Taoiseach Brian Cowen said yesterday that a tax system needs to be devised that is sustainable and inclusive in order to bring balance back to public finances.

The Department of Finance said last night a letter will be issued today to all secretaries general and other agency heads outlining a decision taken by the Cabinet on Sunday to impose an immediate and indefinite public-sector jobs embargo. Exceptions would require the personal sanction of the Minister for Finance.

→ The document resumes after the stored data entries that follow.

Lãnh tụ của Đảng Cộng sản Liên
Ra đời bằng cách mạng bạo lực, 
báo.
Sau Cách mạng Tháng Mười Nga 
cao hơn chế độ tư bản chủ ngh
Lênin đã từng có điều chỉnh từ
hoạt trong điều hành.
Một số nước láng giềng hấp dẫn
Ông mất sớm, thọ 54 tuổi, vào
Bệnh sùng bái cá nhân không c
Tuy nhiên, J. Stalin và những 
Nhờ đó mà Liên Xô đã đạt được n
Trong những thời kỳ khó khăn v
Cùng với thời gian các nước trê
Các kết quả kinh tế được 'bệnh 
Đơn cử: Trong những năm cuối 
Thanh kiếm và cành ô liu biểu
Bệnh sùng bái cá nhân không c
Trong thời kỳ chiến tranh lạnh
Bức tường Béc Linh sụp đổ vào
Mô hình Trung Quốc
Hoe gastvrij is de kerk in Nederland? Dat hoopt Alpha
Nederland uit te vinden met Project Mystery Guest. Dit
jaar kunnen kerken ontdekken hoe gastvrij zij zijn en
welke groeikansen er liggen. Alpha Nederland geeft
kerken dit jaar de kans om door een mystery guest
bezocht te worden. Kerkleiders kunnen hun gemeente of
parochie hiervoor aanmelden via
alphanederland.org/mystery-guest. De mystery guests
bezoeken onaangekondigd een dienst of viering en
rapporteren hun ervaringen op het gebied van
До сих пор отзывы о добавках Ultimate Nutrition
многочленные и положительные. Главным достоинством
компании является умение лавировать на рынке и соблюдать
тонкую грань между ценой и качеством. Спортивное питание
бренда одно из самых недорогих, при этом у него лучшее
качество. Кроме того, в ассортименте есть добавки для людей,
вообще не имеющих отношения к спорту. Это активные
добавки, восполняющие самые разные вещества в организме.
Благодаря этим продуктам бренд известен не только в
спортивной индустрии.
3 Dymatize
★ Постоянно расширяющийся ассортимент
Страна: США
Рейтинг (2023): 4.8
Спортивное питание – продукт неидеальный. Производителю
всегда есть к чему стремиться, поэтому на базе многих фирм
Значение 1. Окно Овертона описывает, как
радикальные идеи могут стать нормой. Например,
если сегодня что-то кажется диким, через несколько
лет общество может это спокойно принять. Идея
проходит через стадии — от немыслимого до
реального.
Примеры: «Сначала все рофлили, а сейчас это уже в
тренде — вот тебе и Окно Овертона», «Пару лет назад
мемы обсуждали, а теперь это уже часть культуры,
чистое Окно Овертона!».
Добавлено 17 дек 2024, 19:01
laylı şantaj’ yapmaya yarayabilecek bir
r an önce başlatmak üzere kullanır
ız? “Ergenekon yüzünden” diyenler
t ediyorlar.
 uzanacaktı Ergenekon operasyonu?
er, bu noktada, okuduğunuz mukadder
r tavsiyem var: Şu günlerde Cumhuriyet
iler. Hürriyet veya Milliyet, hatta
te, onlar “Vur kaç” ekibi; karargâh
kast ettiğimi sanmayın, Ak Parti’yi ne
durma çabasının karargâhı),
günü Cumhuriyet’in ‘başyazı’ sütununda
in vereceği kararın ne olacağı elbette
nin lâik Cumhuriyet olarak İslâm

Official figures published yesterday show the economy shrank dramatically in the closing months of last year, resulting in the steepest decline in gross domestic product (GDP) in 2008 in a quarter of a century. GDP fell 7.5 per cent in real terms in the fourth quarter of last year compared with the fourth quarter of 2007, while gross national product (GNP) fell by 6.7 per cent over the same period, according to new figures from the Central Statistics Office (CSO).

The declines in GNP over three consecutive quarters have taken the economy back to the same size it was three years ago.

Over 2008 as a whole, GDP fell 2.3 per cent, while there was a 3.1 per cent drop in GNP, which excludes the profits of foreign multinationals when calculating economic output. Only in 1956, 1958 and 1983 has the Irish economy recorded contractions of this magnitude.

The CSO’s quarterly national accounts suggest that the economy was weaker in the final three months of the year than had been previously thought. Since the beginning of the year the Irish economy has deteriorated at an even faster pace.

Tax revenues are down 24 per cent on last year, while retail sales are down by 20 per cent.